==== MATERIAL PROVIDED ====

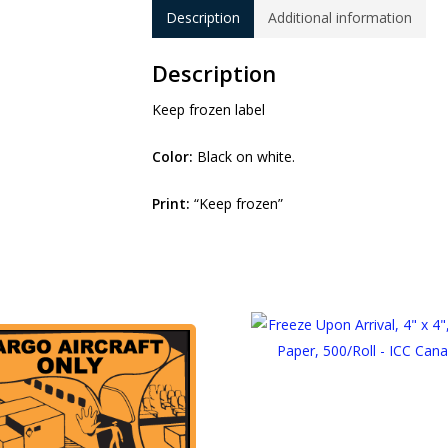
Description
Additional information
Description
Keep frozen label
Color:
Black on white.
Print:
“Keep frozen”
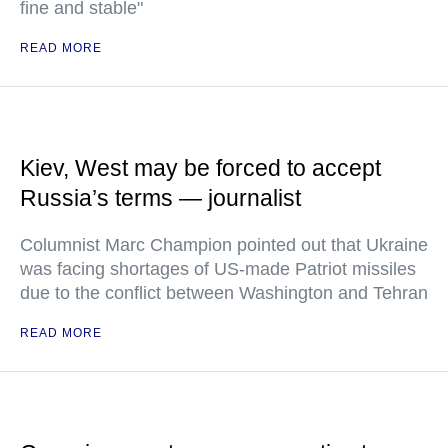
fine and stable"
READ MORE
Kiev, West may be forced to accept
Russia’s terms — journalist
Columnist Marc Champion pointed out that Ukraine
was facing shortages of US-made Patriot missiles
due to the conflict between Washington and Tehran
READ MORE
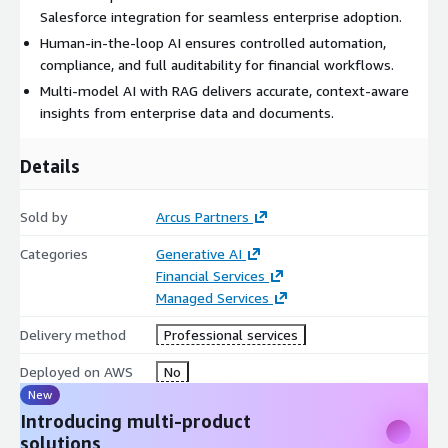
Salesforce integration for seamless enterprise adoption.
Human-in-the-loop AI ensures controlled automation,
compliance, and full auditability for financial workflows.
Multi-model AI with RAG delivers accurate, context-aware
insights from enterprise data and documents.
Details
Sold by
Arcus Partners
Categories
Generative AI
Financial Services
Managed Services
Delivery method
Professional services
Deployed on AWS
No
New
Introducing multi-product
solutions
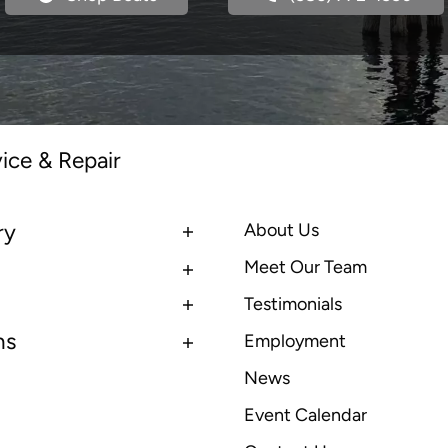
ice & Repair
ry
About Us
Meet Our Team
Testimonials
ns
Employment
News
Event Calendar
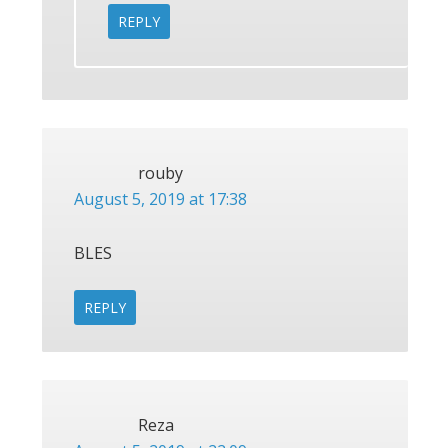
REPLY
rouby
August 5, 2019 at 17:38
BLES
REPLY
Reza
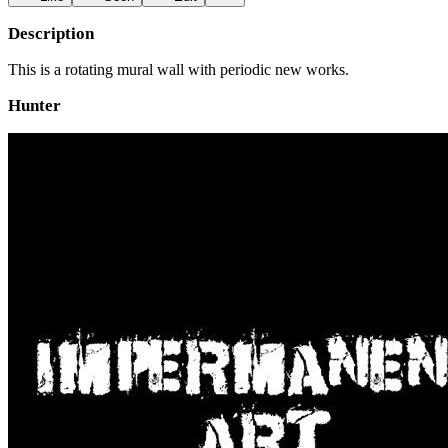
Description
This is a rotating mural wall with periodic new works.
Hunter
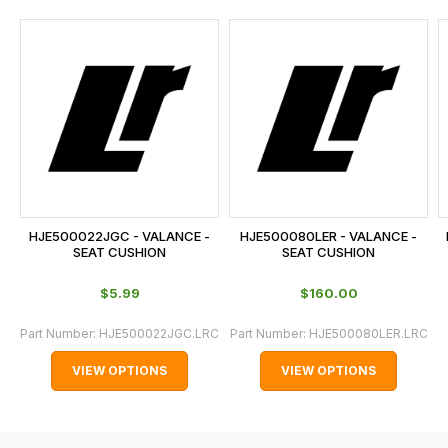
and
this
is
calculated
at
the
checkout.
In
some
cases
HJE500022JGC - VALANCE -
HJE500080LER - VALANCE -
and
SEAT CUSHION
SEAT CUSHION
normally
$‌5.99
$‌160.00
with
International
Part Number:
HJE500022JGC.LRC
Part Number:
HJE500080LER.LRC
orders
VIEW OPTIONS
VIEW OPTIONS
we
may
not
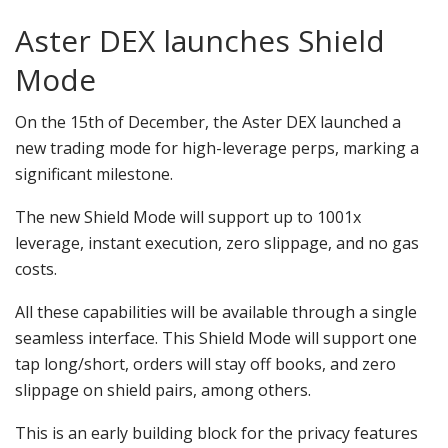
Aster DEX launches Shield
Mode
On the 15th of December, the Aster DEX launched a
new trading mode for high-leverage perps, marking a
significant milestone.
The new Shield Mode will support up to 1001x
leverage, instant execution, zero slippage, and no gas
costs.
All these capabilities will be available through a single
seamless interface. This Shield Mode will support one
tap long/short, orders will stay off books, and zero
slippage on shield pairs, among others.
This is an early building block for the privacy features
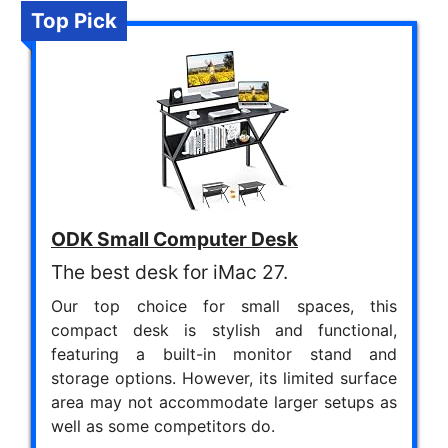
Top Pick
ODK Small Computer Desk
The best desk for iMac 27.
Our top choice for small spaces, this
compact desk is stylish and functional,
featuring a built-in monitor stand and
storage options. However, its limited surface
area may not accommodate larger setups as
well as some competitors do.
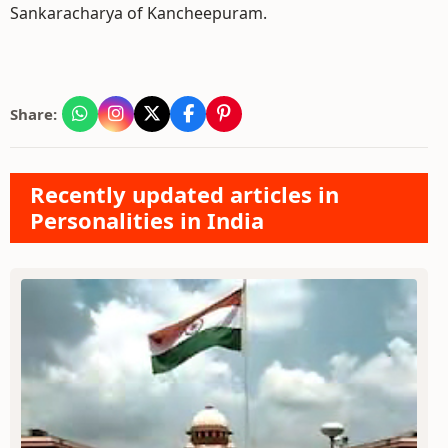
Sankaracharya of Kancheepuram.
Share:
Recently updated articles in
Personalities in India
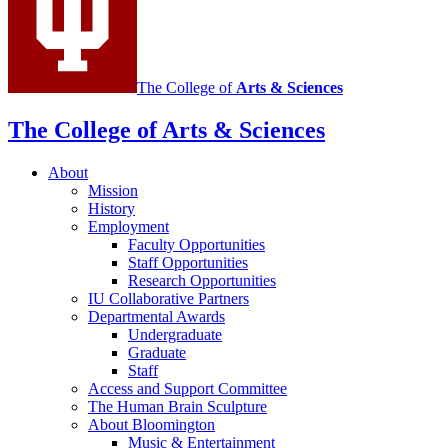
The College of
Arts
&
Sciences
The College of Arts
&
Sciences
About
Mission
History
Employment
Faculty Opportunities
Staff Opportunities
Research Opportunities
IU Collaborative Partners
Departmental Awards
Undergraduate
Graduate
Staff
Access and Support Committee
The Human Brain Sculpture
About Bloomington
Music
&
Entertainment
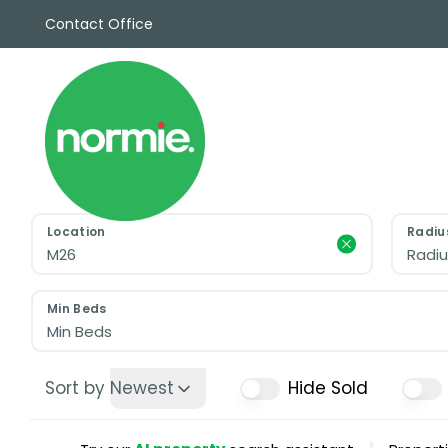
Contact Office
Sales
Propert
Rentals
Commerc
Why Cho
Meet Th
Testimon
Location
Radiu
News
Radiu
View sav
Area Gui
Min Beds
Propertie
Min Beds
Buyers G
Selling W
Sort by
Newest
Hide Sold
Sellers G
Auctions
Sold Gall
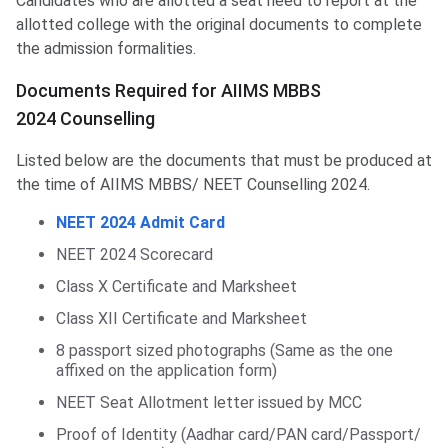
Candidates who are allotted a seat need to report at the
allotted college with the original documents to complete
the admission formalities.
Documents Required for AIIMS MBBS
2024 Counselling
Listed below are the documents that must be produced at
the time of AIIMS MBBS/ NEET Counselling 2024.
NEET 2024 Admit Card
NEET 2024 Scorecard
Class X Certificate and Marksheet
Class XII Certificate and Marksheet
8 passport sized photographs (Same as the one
affixed on the application form)
NEET Seat Allotment letter issued by MCC
Proof of Identity (Aadhar card/PAN card/Passport/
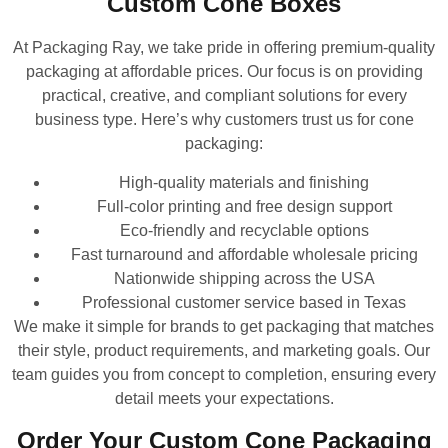
Custom Cone Boxes
At Packaging Ray, we take pride in offering premium-quality
packaging at affordable prices. Our focus is on providing
practical, creative, and compliant solutions for every
business type. Here’s why customers trust us for cone
packaging:
High-quality materials and finishing
Full-color printing and free design support
Eco-friendly and recyclable options
Fast turnaround and affordable wholesale pricing
Nationwide shipping across the USA
Professional customer service based in Texas
We make it simple for brands to get packaging that matches
their style, product requirements, and marketing goals. Our
team guides you from concept to completion, ensuring every
detail meets your expectations.
Order Your Custom Cone Packaging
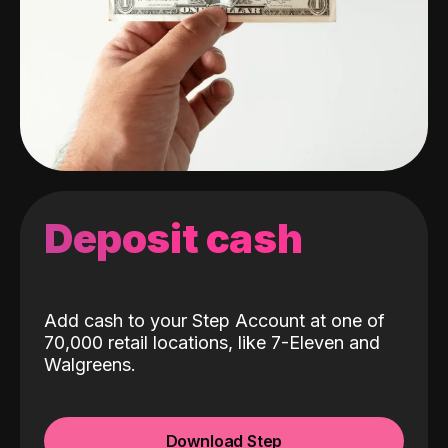
Deposit cash
Add cash to your Step Account at one of
70,000 retail locations, like 7-Eleven and
Walgreens.
Download Step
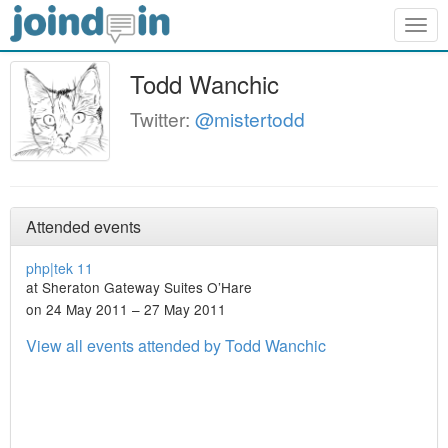
Togg
navig
Todd Wanchic
Twitter:
@mistertodd
Attended events
php|tek 11
at Sheraton Gateway Suites O’Hare
on 24 May 2011 – 27 May 2011
View all events attended by Todd Wanchic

====

PROBLEM:
Give the records back verbatim, pictures excluded.

EXPECTED ANSWER:
Description
Additional information
Description
Keep frozen label
Color:
Black on white.
Print:
“Keep frozen”
fine and stable"
READ MORE
Kiev, West may be forced to accept
Russia’s terms — journalist
Columnist Marc Champion pointed out that Ukraine
was facing shortages of US-made Patriot missiles
due to the conflict between Washington and Tehran
READ MORE
Salesforce integration for seamless enterprise adoption.
Human-in-the-loop AI ensures controlled automation,
compliance, and full auditability for financial workflows.
Multi-model AI with RAG delivers accurate, context-aware
insights from enterprise data and documents.
Details
Sold by
Arcus Partners
Categories
Generative AI
Financial Services
Managed Services
Delivery method
Professional services
Deployed on AWS
No
New
Introducing multi-product
solutions
ice & Repair
ry
About Us
Meet Our Team
Testimonials
ns
Employment
News
Event Calendar
REPLY
rouby
August 5, 2019 at 17:38
BLES
REPLY
Reza
Description
This is a rotating mural wall with periodic new works.
Hunter
and
this
is
calculated
at
the
checkout.
In
some
cases
HJE500022JGC - VALANCE -
HJE500080LER - VALANCE -
and
SEAT CUSHION
SEAT CUSHION
normally
$‌5.99
$‌160.00
with
International
Part Number:
HJE500022JGC.LRC
Part Number:
HJE500080LER.LRC
orders
VIEW OPTIONS
VIEW OPTIONS
we
may
not
Aster DEX launches Shield
Mode
On the 15th of December, the Aster DEX launched a
new trading mode for high-leverage perps, marking a
significant milestone.
The new Shield Mode will support up to 1001x
leverage, instant execution, zero slippage, and no gas
costs.
All these capabilities will be available through a single
seamless interface. This Shield Mode will support one
tap long/short, orders will stay off books, and zero
slippage on shield pairs, among others.
This is an early building block for the privacy features
Top Pick
ODK Small Computer Desk
The best desk for iMac 27.
Our top choice for small spaces, this
compact desk is stylish and functional,
featuring a built-in monitor stand and
storage options. However, its limited surface
area may not accommodate larger setups as
well as some competitors do.
Sankaracharya of Kancheepuram.
Share:
Recently updated articles in
Personalities in India
The College of
Arts
&
Sciences
The College of Arts
&
Sciences
About
Mission
History
Employment
Faculty Opportunities
Staff Opportunities
Research Opportunities
IU Collaborative Partners
Departmental Awards
Undergraduate
Graduate
Staff
Access and Support Committee
The Human Brain Sculpture
About Bloomington
Music
&
Entertainment
Contact Office
Sales
Propert
Rentals
Commerc
Why Cho
Meet Th
Testimon
Location
Radiu
News
Radiu
View sav
Area Gui
Min Beds
Propertie
Min Beds
Buyers G
Selling W
Sort by
Newest
Hide Sold
Sellers G
Auctions
Sold Gall
Candidates who are allotted a seat need to report at the
allotted college with the original documents to complete
the admission formalities.
Documents Required for AIIMS MBBS
2024 Counselling
Listed below are the documents that must be produced at
the time of AIIMS MBBS/ NEET Counselling 2024.
NEET 2024 Admit Card
NEET 2024 Scorecard
Class X Certificate and Marksheet
Class XII Certificate and Marksheet
8 passport sized photographs (Same as the one
affixed on the application form)
NEET Seat Allotment letter issued by MCC
Proof of Identity (Aadhar card/PAN card/Passport/
Custom Cone Boxes
At Packaging Ray, we take pride in offering premium-quality
packaging at affordable prices. Our focus is on providing
practical, creative, and compliant solutions for every
business type. Here’s why customers trust us for cone
packaging:
High-quality materials and finishing
Full-color printing and free design support
Eco-friendly and recyclable options
Fast turnaround and affordable wholesale pricing
Nationwide shipping across the USA
Professional customer service based in Texas
We make it simple for brands to get packaging that matches
their style, product requirements, and marketing goals. Our
team guides you from concept to completion, ensuring every
detail meets your expectations.
Order Your Custom Cone Packaging
Deposit cash
Add cash to your Step Account at one of
70,000 retail locations, like 7-Eleven and
Walgreens.
Download Step
Togg
navig
Todd Wanchic
Twitter:
@mistertodd
Attended events
php|tek 11
at Sheraton Gateway Suites O’Hare
on 24 May 2011 – 27 May 2011
View all events attended by Todd Wanchic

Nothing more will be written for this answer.